• [Provided data]
★ ★ ★ ★

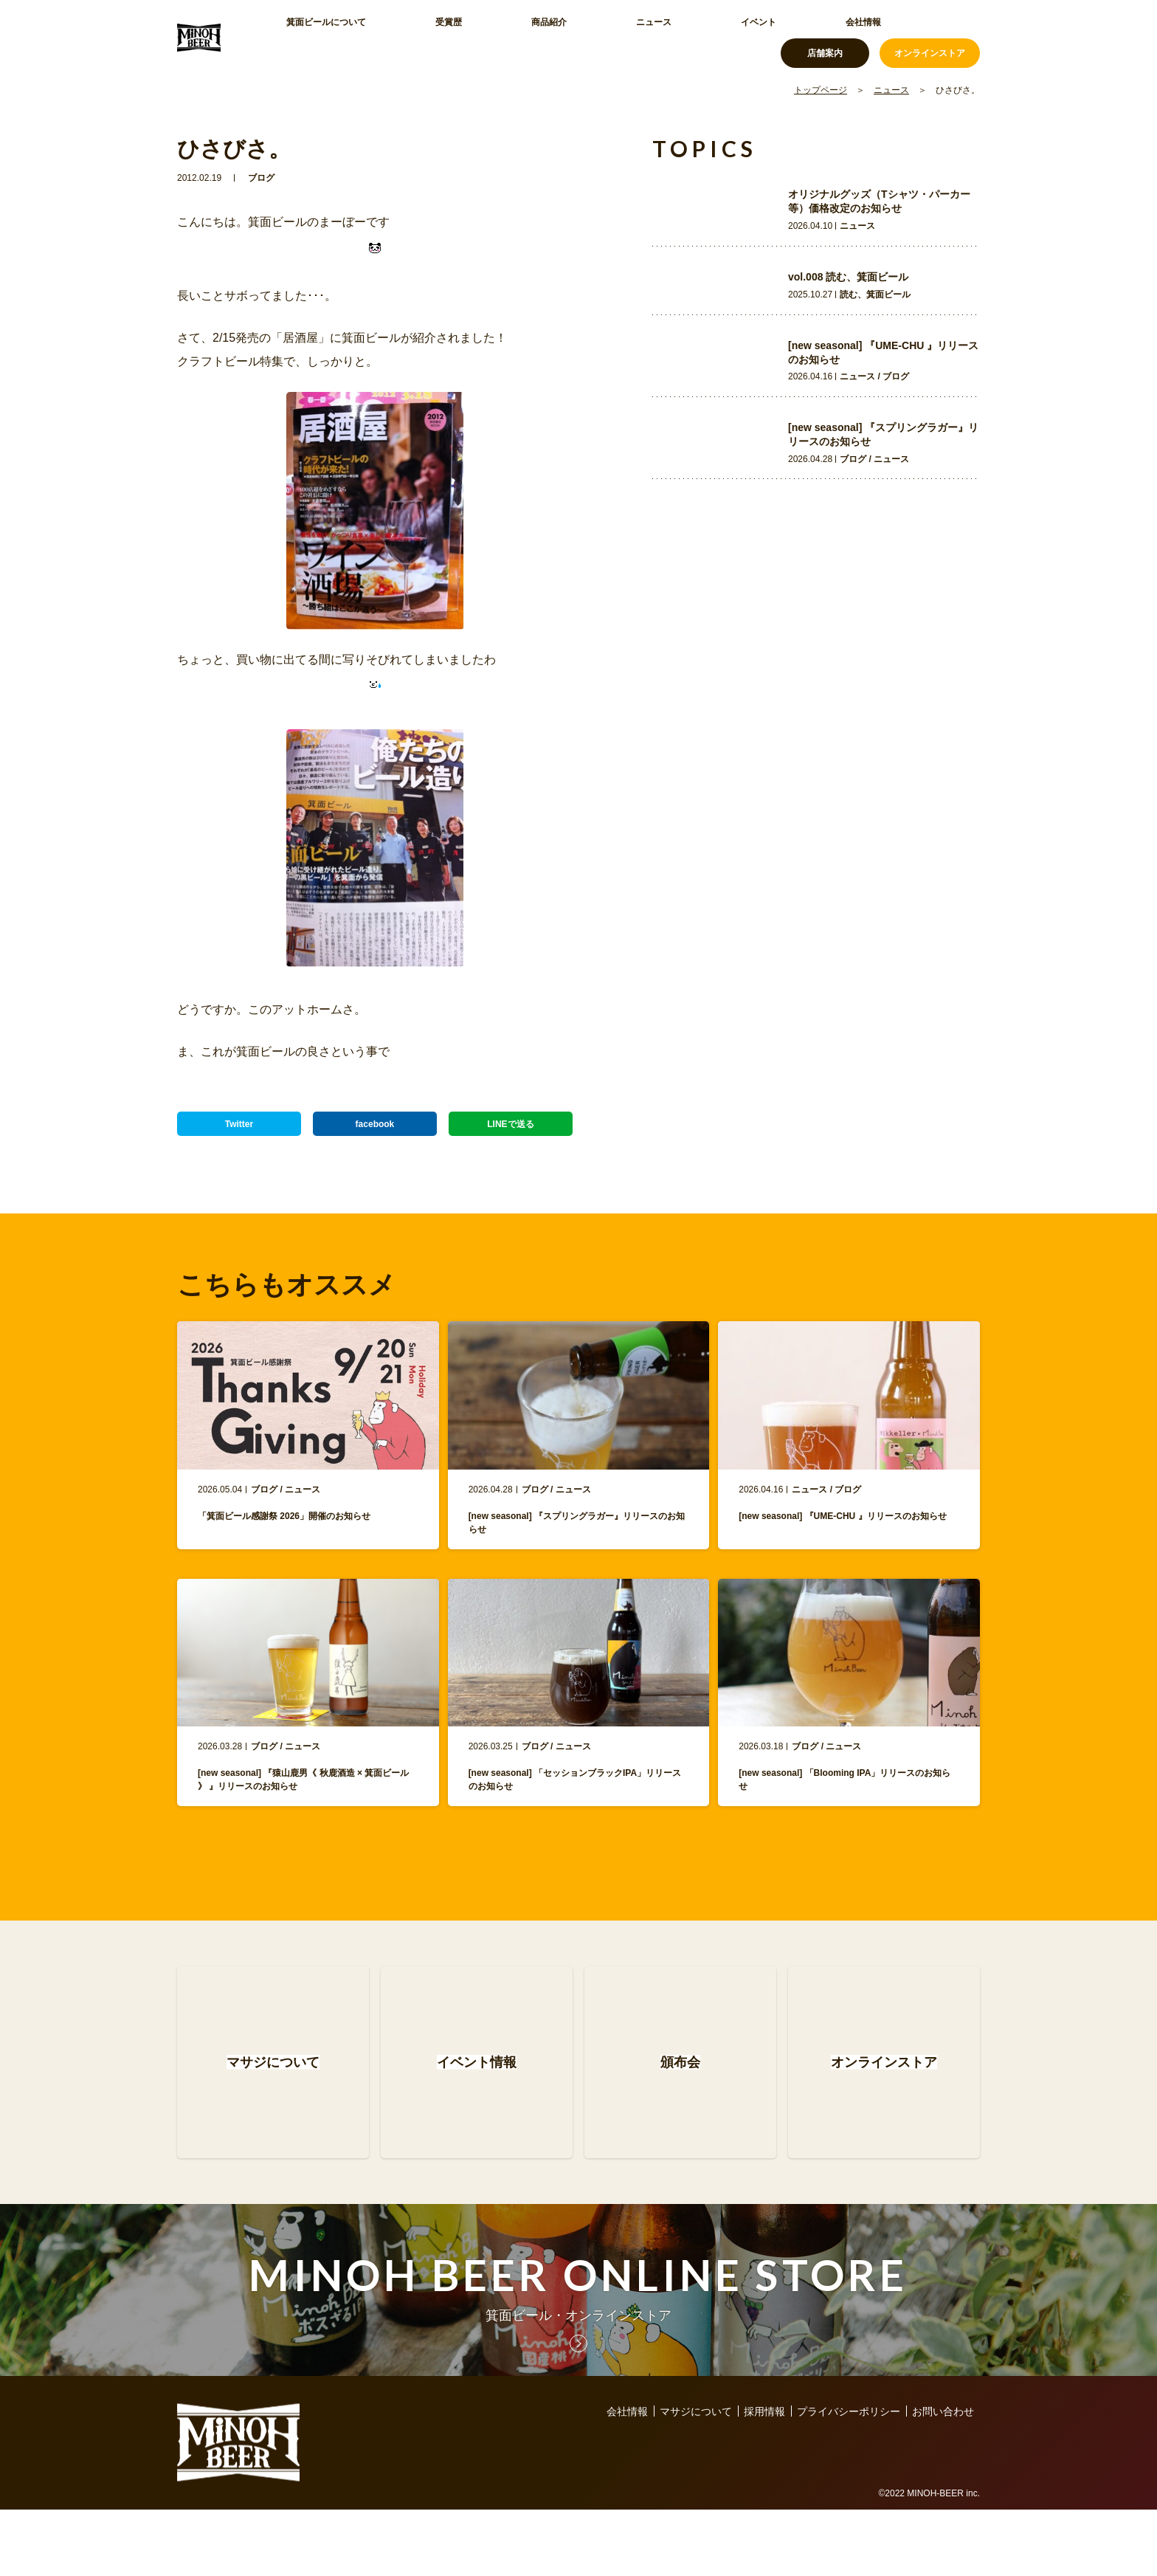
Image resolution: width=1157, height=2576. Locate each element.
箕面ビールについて (320, 37)
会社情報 (683, 37)
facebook (374, 1131)
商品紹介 (475, 37)
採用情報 (764, 2478)
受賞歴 (411, 37)
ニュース (544, 37)
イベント (614, 37)
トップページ (820, 90)
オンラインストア (929, 37)
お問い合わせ (943, 2478)
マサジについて (696, 2478)
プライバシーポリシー (848, 2478)
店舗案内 (825, 37)
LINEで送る (510, 1131)
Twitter (239, 1131)
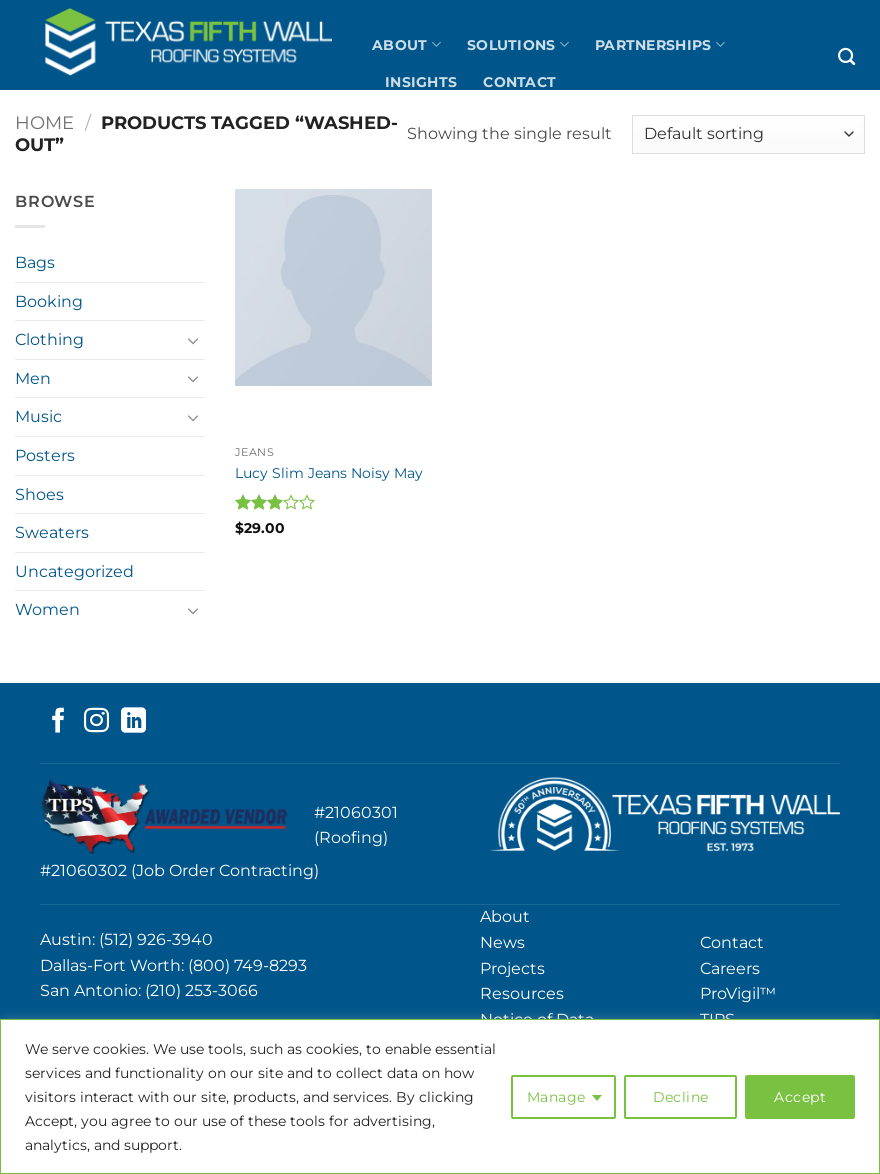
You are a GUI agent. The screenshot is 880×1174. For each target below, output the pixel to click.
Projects (512, 968)
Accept (800, 1097)
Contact (519, 82)
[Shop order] (748, 134)
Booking (49, 301)
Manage (556, 1097)
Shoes (39, 494)
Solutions (518, 44)
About (406, 44)
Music (38, 416)
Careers (730, 968)
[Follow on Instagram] (96, 722)
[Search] (846, 57)
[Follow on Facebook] (58, 722)
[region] (440, 1096)
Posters (45, 455)
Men (33, 378)
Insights (421, 82)
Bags (35, 262)
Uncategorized (74, 571)
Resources (522, 993)
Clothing (49, 339)
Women (47, 609)
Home (44, 122)
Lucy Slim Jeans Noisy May (329, 473)
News (502, 942)
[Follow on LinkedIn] (133, 722)
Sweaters (52, 532)
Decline (681, 1097)
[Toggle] (193, 340)
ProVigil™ (738, 993)
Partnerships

★ ★ ★ ★

• [Your task] From the first line to the last, copy the listing above exactly, dropping all images.

• [Reply]
Image resolution: width=1157, height=2576. Locate each element.
箕面ビールについて (320, 37)
会社情報 (683, 37)
facebook (374, 1131)
商品紹介 (475, 37)
採用情報 (764, 2478)
受賞歴 (411, 37)
ニュース (544, 37)
イベント (614, 37)
トップページ (820, 90)
オンラインストア (929, 37)
お問い合わせ (943, 2478)
マサジについて (696, 2478)
プライバシーポリシー (848, 2478)
店舗案内 (825, 37)
LINEで送る (510, 1131)
Twitter (239, 1131)
You are a GUI agent. The screenshot is 880×1174. For each target below, output the pixel to click.
Projects (512, 968)
Accept (800, 1097)
Contact (519, 82)
[Shop order] (748, 134)
Booking (49, 301)
Manage (556, 1097)
Shoes (39, 494)
Solutions (518, 44)
About (406, 44)
Music (38, 416)
Careers (730, 968)
[Follow on Instagram] (96, 722)
[Search] (846, 57)
[Follow on Facebook] (58, 722)
[region] (440, 1096)
Posters (45, 455)
Men (33, 378)
Insights (421, 82)
Bags (35, 262)
Uncategorized (74, 571)
Resources (522, 993)
Clothing (49, 339)
Women (47, 609)
Home (44, 122)
Lucy Slim Jeans Noisy May (329, 473)
News (502, 942)
[Follow on LinkedIn] (133, 722)
Sweaters (52, 532)
Decline (681, 1097)
[Toggle] (193, 340)
ProVigil™ (738, 993)
Partnerships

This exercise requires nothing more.